Inequalities are used when a number is less than or greater than another value and will use one of the inequality signs:
< less than
≤ less than or equal to;
> greater than;
≥ greater than or equal to.
When used algebraically, the inequality will refer to a number, or range of numbers, which are either greater (or equal to), or less than (or equal to) a fixed value.
This can be shown on a number line using lines and circles. If a circle is filled, then it is equal to or greater/less than the value. If the circle is not filled, then the value is not included. A line, with an arrow, shows the range of values. Three examples are shown below:
a) `x < 3`
b) `x ≤ 3`
c) `x ≥ -2`
Two inequalities can be applied to a value at the same time. On a number line, this would be represented by a line with a circle at each end. Show, on a number line, the values of `x` that satisfy `x > -3` and `x < 5`:
1. Show, on a number line, the inequality `x > 6`.

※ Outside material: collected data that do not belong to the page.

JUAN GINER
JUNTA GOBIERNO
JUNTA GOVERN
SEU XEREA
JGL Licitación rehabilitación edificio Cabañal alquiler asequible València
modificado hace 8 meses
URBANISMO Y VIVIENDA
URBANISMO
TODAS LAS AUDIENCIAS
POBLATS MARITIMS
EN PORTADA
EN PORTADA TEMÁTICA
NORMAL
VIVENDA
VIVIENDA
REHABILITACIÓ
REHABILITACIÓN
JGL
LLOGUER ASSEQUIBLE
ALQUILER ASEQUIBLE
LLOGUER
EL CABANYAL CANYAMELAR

The greater than sign indicates that the values must be greater than 6, therefore the circle must not be filled. The arrow indicates that all numbers greater than 6 are included.
2. What inequality is shown by the number line, below?
Answer: `-5 ≤ x < 0`
`x` is greater than or equal to -5; and `x` is less than 0. Note that the filled circle indicates equal to or greater than; and the circle that is not filled indicates less than.